What is Cascadian Zen?

What is the nature of the bioregion known as Cascadia? How is this insight expressed by the people who live, work, practice, and play here? Is there a connection between Zen practice and the Cascadia bioregion? These questions and much more are explored in the new title Cascadian Zen: Bioregional Writings on Cascadia Here and Now. Join all three editors of this thought-provoking anthology that weaves together nonfiction, poetry, interviews, translations, and artwork in the Village Books Readings Gallery on Sunday, April 21, at 2 pm. More info and RSVP here.

Essay by Adelia MacWilliam and Jason Wirth

In 2023 Paul Nelson, Jason Tetsuzen Wirth and Adelia MacWilliam founded Watershed Press to support our first publications, Cascadian Zen, Volumes One and Two, respectively. They are carefully curated collections of poetry, essays, interviews, as well as art and photography from the bioregion of Cascadia. Our mandate is to foster compelling work by a wide range of voices allied deeply with place and sustainable and Indigenous approaches to navigating the ecological and political harm of the Anthropocene in the bioregion of Cascadia.

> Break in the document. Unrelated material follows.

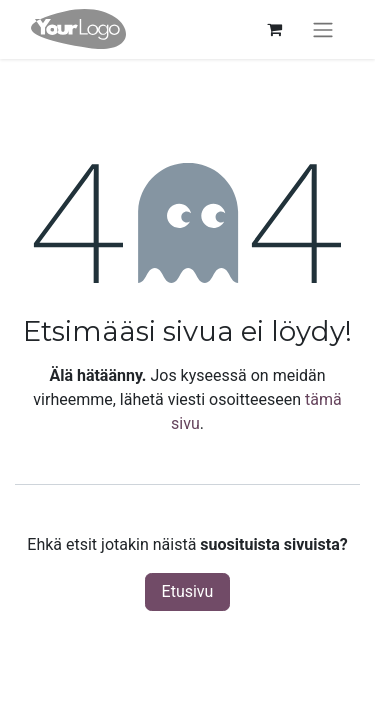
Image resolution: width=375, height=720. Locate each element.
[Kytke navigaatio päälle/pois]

In calling these volumes Cascadian Zen, we are not implying that all the authors and artists have a commitment to Zen practice, or Buddhist practice more broadly, or even to what remains vital in many of the world’s other practice lineages. Although many of the authors have, for want of a better phrase, serious spiritual practices (Buddhist and non-Buddhist), what unites these otherwise varied voices is a practice commitment to awakening and cultivating the mind of this place, to the Cascadian heart-mind out of which language presences and gives voice to the many valences of this place.

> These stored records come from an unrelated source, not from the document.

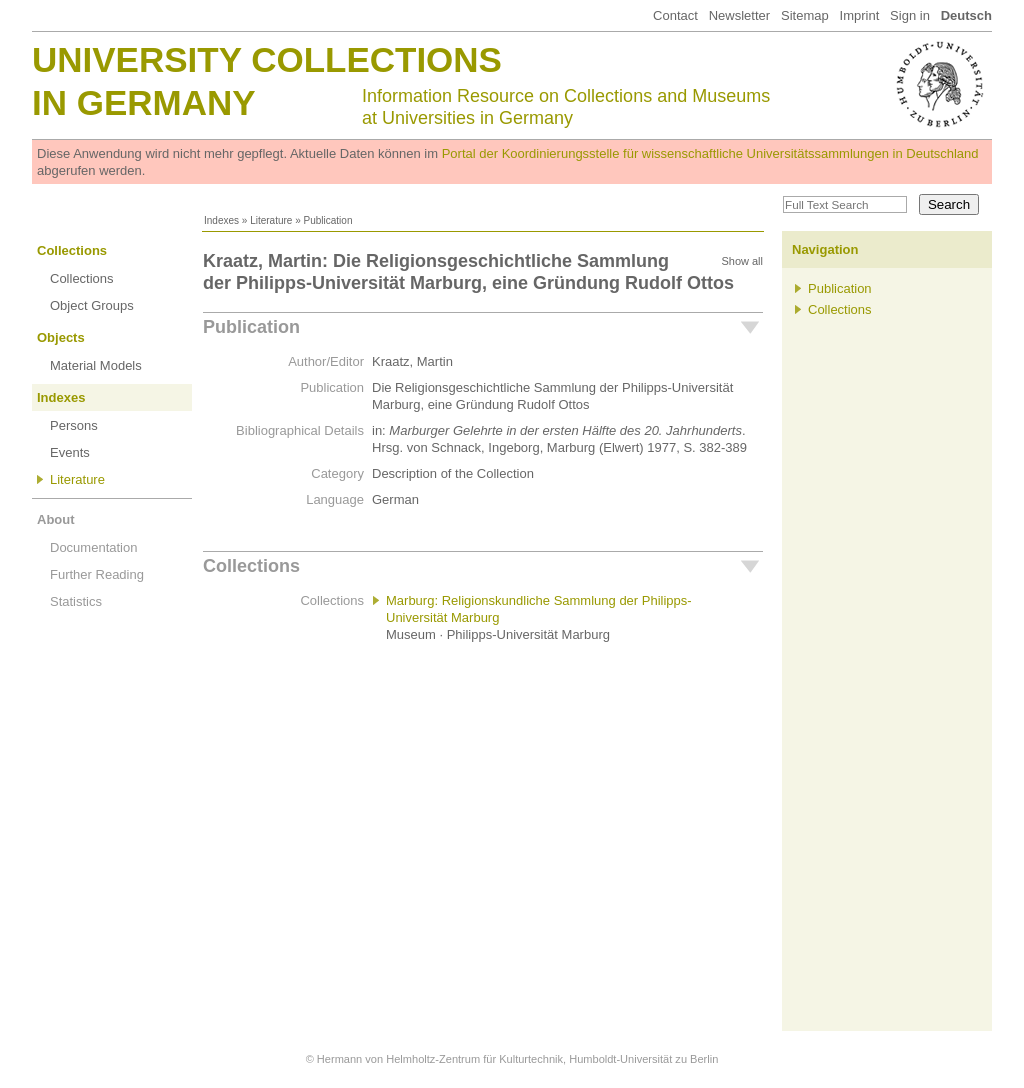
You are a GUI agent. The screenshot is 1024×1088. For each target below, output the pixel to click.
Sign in (910, 15)
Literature (271, 220)
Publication (251, 327)
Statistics (76, 601)
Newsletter (739, 15)
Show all (742, 261)
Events (70, 452)
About (56, 519)
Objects (61, 337)
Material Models (96, 365)
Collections (72, 250)
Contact (675, 15)
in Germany (144, 102)
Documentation (93, 547)
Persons (74, 425)
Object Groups (92, 305)
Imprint (860, 15)
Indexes (221, 220)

It is, as far as poet and Sanskrit translator Andrew Schelling can tell, the first collection of poetry drawn from a bioregion. Andrew kindly wrote the introduction for us in which he contemplates the two words that Paul and Jason chose as the title of the Volume. To quote his words at length:

“It seems no accident that so much early thinking about bioregion took shape in Cascadia. The name refers to the omnipresent tumbling waters. But Cascadia has a unique culture heritage too. It sits at the meeting ground of three geo-cultural domains, each with its totems. There is the North American landmass of bison, wolf, coyote, and beaver. This meets the Pacific Rim curving along East Asia and down to Chile, with seal, otter, salmon, shellfish. Finally, the Pacific Ocean with dogfish, swordfish, and whale that migrate the subaqueous roads. Totems from these three realms meet in local Native art. Cascadia is a crossroad for people too: Continental, Arctic, and Asian-Pacific.

Maybe this mix spurred an early historical interest in bioregion. I think specifically of a handful of writers around Port Townsend who in the 1970s—watching work done in the Shasta bioregion to their south— identified the character of their landscape and founded a poetry scene with the 1976 journal Dalmo’ma, and a press they gave the Zen-inflected name Empty Bowl. Most of these poets show up in Cascadian Zen. A more famous press, arriving a bit later, Copper Canyon, is more cosmopolitan; it still carries the Cascadia wild salmon flavor, smoked with a gentler hint of Zen.

The other term, then, is Zen. What a range of meanings that word has taken! Track it back to Chinese chan, itself derived from Sanskrit dhyāna, meditation; Bodhidharma called it wall gazing. In the late 1950s bioregion-elder Gary Snyder made a poetry ideogram, offering the Sanskrit word—naturalizing it—to Cascadia. He did it with a funny little nod to Ovid.

Actaeon saw Dhyana in the Spring.

it was nothing special,
misty rain on Mt. Baker,
Neah Bay at low tide.

(Myths & Texts)

The light touch of Zen makes landfall with, ‘it was nothing special.’ Entire Zen lineages have sprung from that laconic phrase. Asked once to describe bioregionalism, Snyder said, ‘a fancy term for staying put and learning what’s going on.’ That is to say, figuring out the personality of the place you live, and living with it. Nothing special. Even if you meet up with a moon-face goddess (your own spontaneous mind) skinny-dipping in a pool. Snyder’s words set forth a kōan that fits Cascadia’s poetry. It’s a tone of high-quality cool, misty as rainfall over the Olympics. You can hear the tone recur throughout this volume.”